Mannheim: Söyleşiden önce yapılan etkinlikte, Haydar Bern’in genel bir anlatımla hapishanelerin tecridin ne anlama geldiğini, neden var olduğuna dair anlatımlarda bulundu.
Bern, bu bağlamda bir taraftan tutuklanan kişi üzerinden hem tutuklanan kişiyi sindirme politikası uygulanmaya çalıştığını hem de bütün bir topluma net bir mesaj vererek sindirme politikasını uygulamaya çalıştığına dikkat çekti.
Bern’den davanın takipçisi kalınması çağrısı
Anlatımlarının devamında cezaevi koşullarına, uygulanan tecritte, gardiyanların uygulattıkları rüşvete vb.ve 129b yasası vesilesiyle göçmen örgütlerine yapılan saldırılara da değinen Haydar Bern, en son olarak davanın takipçisi kalınması çağrısıyla konuşmasını noktaladı.
Haydar Bern’in ardından konuşan Erhan Aktürk; İlk olarak Türkiye-Almanya ilişkilerini aktararak, bütün bu mahkeme sürecinin o ilişkilerle ve ülkelerin çıkarları ile alakalı olduğunu söylerken, bilâkis Alman silah sanayisinin bu ilişkilerden önemli çıkarları olduğu konusuna da dikkatleri çekti.
Aktürk; Mücadele edenler elbette kaybedebilir, ama mücadele etmeyenler baştan kaybetmiştir
Aktürk, Türk Devletinin Almanya’dan aldığı silahlarla ne kısmetse her seferinde “barış harekâtına” soyulduğuna da değinerek, “En basitinden şöyle bakalım.. Kıbrıs’a işgale gidiyor, “barış harekatı” oluyor, Afrin’e işgale gidiyor, “Zeytin dalı” oluyor, oraya saldırıyor, burayı talan ediyor, ama her seferinde barış için harekât diyor”

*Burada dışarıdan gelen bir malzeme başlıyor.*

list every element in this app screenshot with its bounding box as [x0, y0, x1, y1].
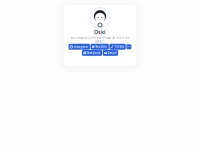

Aktürk, “Mücadele edenler elbette kaybedebilir, ama mücadele etmeyenler baştan kaybetmiştir” diyerek konuşmasını sonuçlandırırken, bu saldırıların son olmadığını yarın da farklı örgütlerin bu saldırılara maruz kalacağını söyleyerek, davanın takipçisi olma ve dayanışma çağrısında bulundu.
Erhan Aktürk ve Haydar Bern’in konuşmalarından sonra katılımcılarla soru cevap şeklinde sohbet şeklinde devam etti.
ATİK tutsaklarının mahkemeleri, 17 Aralık Pazartesi günü devam edecek, mahkeme tarihleri ise 30 Nisan 2019 tarihine kadar şimdiden netleşmiş durumda.